Wouldn't shoot someone over a statue.


----------



## A Watchman (Sep 14, 2015)

RedLion said:


> Did you read the article?


I read the article and stand by my statement that if one tries hide behind this or one of many old/unenforced laws on the books, it is he who will land in jail or perhaps shot by the police.


----------



## SGG (Nov 25, 2015)

Denton said:


> Wouldn't shoot someone over a statue.


Someone will


----------



## RJAMES (Dec 23, 2016)

I think a critical point would be if you are on your property - lot more leeway. You are on public property without a physical threat to you or someone else I think you go to jail.

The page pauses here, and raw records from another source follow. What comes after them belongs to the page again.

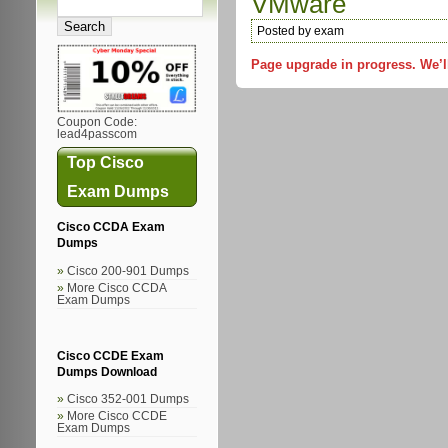
VMware
Posted by exam
Page upgrade in progress. We’l
Coupon Code:
lead4passcom
Top Cisco
Exam Dumps
Cisco CCDA Exam
Dumps
Cisco 200-901 Dumps
More Cisco CCDA
Exam Dumps
Cisco CCDE Exam
Dumps Download
Cisco 352-001 Dumps
More Cisco CCDE
Exam Dumps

In many cities the city has already voted and want to move them. Unlikely in those cities anyone vandalizing the monument would be found guilty by a jury. 

I think if these monuments are important to you find them a safe home - work with the community to get them removed from public property for the safety of the piece and the public.


----------



## Denton (Sep 18, 2012)

RJAMES said:


> I think a critical point would be if you are on your property - lot more leeway. You are on public property without a physical threat to you or someone else I think you go to jail. In many cities the city has already voted and want to move them. Unlikely in those cities anyone vandalizing the monument would be found guilty by a jury.
> 
> I think if these monuments are important to you find them a safe home - work with the community to get them removed from public property for the safety of the piece and the public.


H
I know I sound like a broken record, but so do you. Monuments have been around for decades. Why are they a problem, not w)
Yes, skirt-wears liberals have been jerking to the sudden screeches of the Soros-paid hooligans. Not a good enough reason to remove them 
They are fine and dandy where they've been. Why, all of a sudden do they make you afraid or feel offended?


----------



## Quantum Donut (Aug 9, 2017)

if citizens arrest is still legal in Texas then they could get away with it by attempting to perform such an arrest and only shooting if the vandals attack and they fear for their life. I have seen plenty of people draw a gun on crazy rode rage nut jobs who are obviously intent on doing harm so far none had to fire that i have seen they just held them at gun point till police arrived to arrest the raged out attacker. not sure about Texas laws though since i dont live there


----------



## Kauboy (May 12, 2014)

The entire argument about defending property of another hinges on whether you've been given specific authority to do so by the property owner, ala, a security guard.

Until the TX legislature passes a law, and the Governor decrees that all TX gun owners have said authority (unlikely), this is not a valid use of deadly force scenario to defend a public statue on public land.



Quantum Donut said:


> if citizens arrest is still legal in Texas then they could get away with it by attempting to perform such an arrest and only shooting if the vandals attack and they fear for their life.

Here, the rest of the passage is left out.